#### [About this exercise]
Look through the listing below, and wherever a line has the string "Ciencias", pull it out.
________________
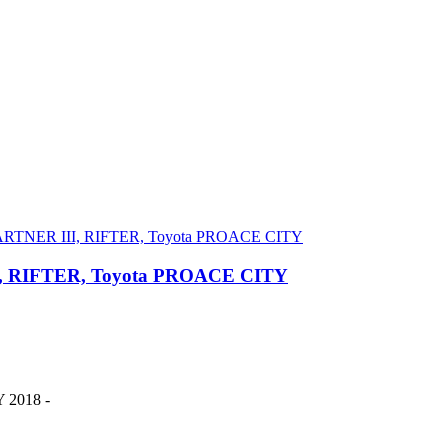
II, RIFTER, Toyota PROACE CITY
 2018 -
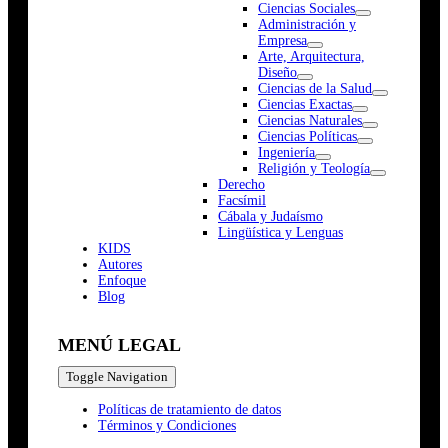
Ciencias Sociales
Administración y
Empresa
Arte, Arquitectura,
Diseño
Ciencias de la Salud
Ciencias Exactas
Ciencias Naturales
Ciencias Políticas
Ingeniería
Religión y Teología
Derecho
Facsímil
Cábala y Judaísmo
Lingüística y Lenguas
K
I
D
S
Autores
Enfoque
Blog
MENÚ LEGAL
Toggle Navigation
Políticas de tratamiento de datos
Términos y Condiciones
________________
#### [Solution to the exercise]
Ciencias Sociales
Ciencias de la Salud
Ciencias Exactas
Ciencias Naturales
Ciencias Políticas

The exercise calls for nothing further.